EXERCISE AIM:
The task calls for every entry to be printed word for word, without the images.

DATA SHOWN:
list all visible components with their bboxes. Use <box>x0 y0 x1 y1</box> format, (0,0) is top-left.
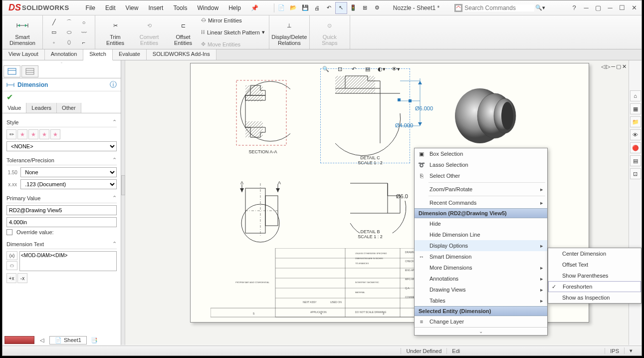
panel-tab-feature-icon[interactable] <box>3 65 20 77</box>
display-delete-relations-button[interactable]: ⊥ Display/Delete Relations <box>273 19 305 46</box>
ctx-zoom-pan-rotate[interactable]: Zoom/Pan/Rotate▸ <box>415 184 547 195</box>
circle-tool-icon[interactable]: ○ <box>77 18 91 27</box>
ctx-select-other[interactable]: ⎘Select Other <box>415 170 547 181</box>
minimize-inner-icon[interactable]: ─ <box>581 3 592 12</box>
sheet-tab-1[interactable]: 📄Sheet1 <box>49 336 87 345</box>
panel-tab-property-icon[interactable] <box>21 65 38 77</box>
spline-tool-icon[interactable]: 〰 <box>77 28 91 37</box>
maximize-icon[interactable]: ☐ <box>617 3 628 12</box>
zoom-fit-icon[interactable]: 🔍 <box>320 64 332 74</box>
style-icon-1[interactable]: ✏ <box>6 129 16 139</box>
sheet-add-icon[interactable]: 📑 <box>87 336 102 344</box>
zoom-area-icon[interactable]: ⊡ <box>334 64 346 74</box>
display-style-icon[interactable]: ◐▾ <box>376 64 388 74</box>
style-icon-4[interactable]: ★ <box>39 129 49 139</box>
tab-addins[interactable]: SOLIDWORKS Add-Ins <box>147 49 216 60</box>
help-icon[interactable]: ? <box>569 3 580 12</box>
primary-name-input[interactable] <box>6 205 117 215</box>
arc-tool-icon[interactable]: ⌒ <box>62 18 76 27</box>
rt-appearance-icon[interactable]: 🔴 <box>630 142 641 153</box>
dimtext-icon-2[interactable]: ⬭ <box>6 261 17 270</box>
ctx-change-layer[interactable]: ≡Change Layer <box>415 316 547 327</box>
menu-insert[interactable]: Insert <box>144 2 168 13</box>
ctx-box-selection[interactable]: ▣Box Selection <box>415 148 547 159</box>
rt-home-icon[interactable]: ⌂ <box>630 90 641 101</box>
slot-tool-icon[interactable]: ⬭ <box>62 28 76 37</box>
new-doc-icon[interactable]: 📄 <box>275 2 287 14</box>
linear-pattern-button[interactable]: ⁞⁞Linear Sketch Pattern▾ <box>201 28 265 37</box>
divider-handle-icon[interactable] <box>121 175 125 195</box>
subtab-value[interactable]: Value <box>2 103 26 113</box>
section-primary-header[interactable]: Primary Value⌃ <box>6 193 117 203</box>
rt-folder-icon[interactable]: 📁 <box>630 116 641 127</box>
menu-file[interactable]: File <box>81 2 100 13</box>
rebuild-icon[interactable]: 🚦 <box>347 2 359 14</box>
rect-tool-icon[interactable]: ▭ <box>47 28 61 37</box>
menu-window[interactable]: Window <box>193 2 223 13</box>
rt-custom-icon[interactable]: ⊡ <box>630 168 641 179</box>
sub-show-inspection[interactable]: Show as Inspection <box>548 292 641 303</box>
dimtext-icon-1[interactable]: (x) <box>6 251 17 260</box>
menu-edit[interactable]: Edit <box>101 2 120 13</box>
rt-view-icon[interactable]: 👁 <box>630 129 641 140</box>
canvas-close-icon[interactable]: ✕ <box>622 63 627 70</box>
dim-62-text[interactable]: Ø6.0 <box>396 193 408 199</box>
canvas-max-icon[interactable]: ▢ <box>616 63 621 70</box>
canvas-prev-icon[interactable]: ◁ <box>601 63 605 70</box>
tab-annotation[interactable]: Annotation <box>45 49 84 60</box>
quick-snaps-button[interactable]: ⊙ Quick Snaps <box>314 19 346 46</box>
line-tool-icon[interactable]: ╱ <box>47 18 61 27</box>
pin-icon[interactable]: 📌 <box>246 2 263 13</box>
canvas-min-icon[interactable]: ─ <box>611 63 615 70</box>
style-icon-3[interactable]: ★ <box>28 129 38 139</box>
precision-select[interactable]: .123 (Document) <box>20 179 117 189</box>
ctx-recent-commands[interactable]: Recent Commands▸ <box>415 197 547 208</box>
ellipse-tool-icon[interactable]: ⬯ <box>62 38 76 47</box>
ctx-display-options[interactable]: Display Options▸ <box>415 240 547 251</box>
print-icon[interactable]: 🖨 <box>311 2 323 14</box>
undo-icon[interactable]: ↶ <box>323 2 335 14</box>
restore-inner-icon[interactable]: ▢ <box>593 3 604 12</box>
fillet-tool-icon[interactable]: ⌐ <box>77 38 91 47</box>
dimtext-bottom-icon-1[interactable]: +x <box>6 273 16 283</box>
tolerance-type-select[interactable]: None <box>20 167 117 177</box>
ctx-tables[interactable]: Tables▸ <box>415 295 547 306</box>
subtab-other[interactable]: Other <box>57 103 81 113</box>
dimtext-bottom-icon-2[interactable]: -x <box>17 273 27 283</box>
tab-view-layout[interactable]: View Layout <box>2 49 45 60</box>
panel-ok-button[interactable]: ✔ <box>2 91 121 103</box>
style-icon-2[interactable]: ★ <box>17 129 27 139</box>
subtab-leaders[interactable]: Leaders <box>26 103 57 113</box>
minimize-icon[interactable]: ─ <box>605 3 616 12</box>
ctx-more-dimensions[interactable]: More Dimensions▸ <box>415 262 547 273</box>
panel-help-icon[interactable]: ⓘ <box>110 80 117 89</box>
status-units[interactable]: IPS <box>605 348 624 354</box>
tab-sketch[interactable]: Sketch <box>83 49 113 60</box>
offset-entities-button[interactable]: ⊏ Offset Entities <box>167 19 199 46</box>
style-icon-5[interactable]: ★ <box>50 129 60 139</box>
open-icon[interactable]: 📂 <box>287 2 299 14</box>
status-arrow-icon[interactable]: ▾ <box>624 348 638 354</box>
prev-view-icon[interactable]: ↶ <box>348 64 360 74</box>
menu-tools[interactable]: Tools <box>169 2 192 13</box>
sub-foreshorten[interactable]: ✓Foreshorten <box>548 281 641 292</box>
dim-4-text[interactable]: Ø4.000 <box>395 122 413 128</box>
dim-6-text[interactable]: Ø6.000 <box>415 105 433 111</box>
move-entities-button[interactable]: ✥Move Entities <box>201 40 265 49</box>
ctx-smart-dimension[interactable]: ↔Smart Dimension <box>415 251 547 262</box>
point-tool-icon[interactable]: ◦ <box>47 38 61 47</box>
convert-entities-button[interactable]: ⟲ Convert Entities <box>133 19 165 46</box>
mirror-entities-button[interactable]: ⦵Mirror Entities <box>201 16 265 25</box>
tab-evaluate[interactable]: Evaluate <box>113 49 147 60</box>
ctx-hide[interactable]: Hide <box>415 218 547 229</box>
smart-dimension-button[interactable]: Smart Dimension <box>6 19 38 46</box>
sub-center-dimension[interactable]: Center Dimension <box>548 248 641 259</box>
override-checkbox[interactable] <box>6 229 12 235</box>
sub-show-parentheses[interactable]: Show Parentheses <box>548 270 641 281</box>
ctx-hide-dimension-line[interactable]: Hide Dimension Line <box>415 229 547 240</box>
sub-offset-text[interactable]: Offset Text <box>548 259 641 270</box>
trim-entities-button[interactable]: ✂ Trim Entities <box>99 19 131 46</box>
select-icon[interactable]: ↖ <box>335 2 347 14</box>
sheet-prev-icon[interactable]: ◁ <box>34 336 49 344</box>
save-icon[interactable]: 💾 <box>299 2 311 14</box>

FINAL ANSWER:
list all visible components with their bboxes. Use <box>x0 y0 x1 y1</box> format, (0,0) is top-left.
panel-tab-feature-icon[interactable] <box>3 65 20 77</box>
display-delete-relations-button[interactable]: ⊥ Display/Delete Relations <box>273 19 305 46</box>
ctx-zoom-pan-rotate[interactable]: Zoom/Pan/Rotate▸ <box>415 184 547 195</box>
circle-tool-icon[interactable]: ○ <box>77 18 91 27</box>
ctx-select-other[interactable]: ⎘Select Other <box>415 170 547 181</box>
minimize-inner-icon[interactable]: ─ <box>581 3 592 12</box>
sheet-tab-1[interactable]: 📄Sheet1 <box>49 336 87 345</box>
panel-tab-property-icon[interactable] <box>21 65 38 77</box>
spline-tool-icon[interactable]: 〰 <box>77 28 91 37</box>
maximize-icon[interactable]: ☐ <box>617 3 628 12</box>
zoom-fit-icon[interactable]: 🔍 <box>320 64 332 74</box>
style-icon-1[interactable]: ✏ <box>6 129 16 139</box>
sheet-add-icon[interactable]: 📑 <box>87 336 102 344</box>
zoom-area-icon[interactable]: ⊡ <box>334 64 346 74</box>
display-style-icon[interactable]: ◐▾ <box>376 64 388 74</box>
style-icon-4[interactable]: ★ <box>39 129 49 139</box>
tab-addins[interactable]: SOLIDWORKS Add-Ins <box>147 49 216 60</box>
help-icon[interactable]: ? <box>569 3 580 12</box>
primary-name-input[interactable] <box>6 205 117 215</box>
arc-tool-icon[interactable]: ⌒ <box>62 18 76 27</box>
rt-appearance-icon[interactable]: 🔴 <box>630 142 641 153</box>
dimtext-icon-2[interactable]: ⬭ <box>6 261 17 270</box>
ctx-change-layer[interactable]: ≡Change Layer <box>415 316 547 327</box>
menu-insert[interactable]: Insert <box>144 2 168 13</box>
ctx-box-selection[interactable]: ▣Box Selection <box>415 148 547 159</box>
rt-home-icon[interactable]: ⌂ <box>630 90 641 101</box>
slot-tool-icon[interactable]: ⬭ <box>62 28 76 37</box>
new-doc-icon[interactable]: 📄 <box>275 2 287 14</box>
linear-pattern-button[interactable]: ⁞⁞Linear Sketch Pattern▾ <box>201 28 265 37</box>
divider-handle-icon[interactable] <box>121 175 125 195</box>
subtab-value[interactable]: Value <box>2 103 26 113</box>
section-primary-header[interactable]: Primary Value⌃ <box>6 193 117 203</box>
rt-folder-icon[interactable]: 📁 <box>630 116 641 127</box>
menu-file[interactable]: File <box>81 2 100 13</box>
rebuild-icon[interactable]: 🚦 <box>347 2 359 14</box>
rect-tool-icon[interactable]: ▭ <box>47 28 61 37</box>
menu-window[interactable]: Window <box>193 2 223 13</box>
rt-custom-icon[interactable]: ⊡ <box>630 168 641 179</box>
sub-show-inspection[interactable]: Show as Inspection <box>548 292 641 303</box>
dimtext-icon-1[interactable]: (x) <box>6 251 17 260</box>
menu-edit[interactable]: Edit <box>101 2 120 13</box>
rt-view-icon[interactable]: 👁 <box>630 129 641 140</box>
canvas-close-icon[interactable]: ✕ <box>622 63 627 70</box>
dim-62-text[interactable]: Ø6.0 <box>396 193 408 199</box>
canvas-max-icon[interactable]: ▢ <box>616 63 621 70</box>
canvas-prev-icon[interactable]: ◁ <box>601 63 605 70</box>
tab-annotation[interactable]: Annotation <box>45 49 84 60</box>
quick-snaps-button[interactable]: ⊙ Quick Snaps <box>314 19 346 46</box>
line-tool-icon[interactable]: ╱ <box>47 18 61 27</box>
pin-icon[interactable]: 📌 <box>246 2 263 13</box>
canvas-min-icon[interactable]: ─ <box>611 63 615 70</box>
style-icon-3[interactable]: ★ <box>28 129 38 139</box>
precision-select[interactable]: .123 (Document) <box>20 179 117 189</box>
ctx-recent-commands[interactable]: Recent Commands▸ <box>415 197 547 208</box>
ellipse-tool-icon[interactable]: ⬯ <box>62 38 76 47</box>
ctx-display-options[interactable]: Display Options▸ <box>415 240 547 251</box>
print-icon[interactable]: 🖨 <box>311 2 323 14</box>
undo-icon[interactable]: ↶ <box>323 2 335 14</box>
restore-inner-icon[interactable]: ▢ <box>593 3 604 12</box>
fillet-tool-icon[interactable]: ⌐ <box>77 38 91 47</box>
dimtext-bottom-icon-1[interactable]: +x <box>6 273 16 283</box>
tolerance-type-select[interactable]: None <box>20 167 117 177</box>
ctx-tables[interactable]: Tables▸ <box>415 295 547 306</box>
subtab-other[interactable]: Other <box>57 103 81 113</box>
dimtext-bottom-icon-2[interactable]: -x <box>17 273 27 283</box>
tab-view-layout[interactable]: View Layout <box>2 49 45 60</box>
panel-ok-button[interactable]: ✔ <box>2 91 121 103</box>
style-icon-2[interactable]: ★ <box>17 129 27 139</box>
subtab-leaders[interactable]: Leaders <box>26 103 57 113</box>
minimize-icon[interactable]: ─ <box>605 3 616 12</box>
ctx-more-dimensions[interactable]: More Dimensions▸ <box>415 262 547 273</box>
panel-help-icon[interactable]: ⓘ <box>110 80 117 89</box>
status-units[interactable]: IPS <box>605 348 624 354</box>
tab-sketch[interactable]: Sketch <box>83 49 113 60</box>
offset-entities-button[interactable]: ⊏ Offset Entities <box>167 19 199 46</box>
style-icon-5[interactable]: ★ <box>50 129 60 139</box>
open-icon[interactable]: 📂 <box>287 2 299 14</box>
status-arrow-icon[interactable]: ▾ <box>624 348 638 354</box>
prev-view-icon[interactable]: ↶ <box>348 64 360 74</box>
menu-tools[interactable]: Tools <box>169 2 192 13</box>
sub-foreshorten[interactable]: ✓Foreshorten <box>548 281 641 292</box>
dim-4-text[interactable]: Ø4.000 <box>395 122 413 128</box>
dim-6-text[interactable]: Ø6.000 <box>415 105 433 111</box>
move-entities-button[interactable]: ✥Move Entities <box>201 40 265 49</box>
ctx-smart-dimension[interactable]: ↔Smart Dimension <box>415 251 547 262</box>
point-tool-icon[interactable]: ◦ <box>47 38 61 47</box>
convert-entities-button[interactable]: ⟲ Convert Entities <box>133 19 165 46</box>
mirror-entities-button[interactable]: ⦵Mirror Entities <box>201 16 265 25</box>
tab-evaluate[interactable]: Evaluate <box>113 49 147 60</box>
ctx-hide[interactable]: Hide <box>415 218 547 229</box>
smart-dimension-button[interactable]: Smart Dimension <box>6 19 38 46</box>
sub-center-dimension[interactable]: Center Dimension <box>548 248 641 259</box>
override-checkbox[interactable] <box>6 229 12 235</box>
sub-show-parentheses[interactable]: Show Parentheses <box>548 270 641 281</box>
ctx-hide-dimension-line[interactable]: Hide Dimension Line <box>415 229 547 240</box>
sub-offset-text[interactable]: Offset Text <box>548 259 641 270</box>
trim-entities-button[interactable]: ✂ Trim Entities <box>99 19 131 46</box>
select-icon[interactable]: ↖ <box>335 2 347 14</box>
sheet-prev-icon[interactable]: ◁ <box>34 336 49 344</box>
save-icon[interactable]: 💾 <box>299 2 311 14</box>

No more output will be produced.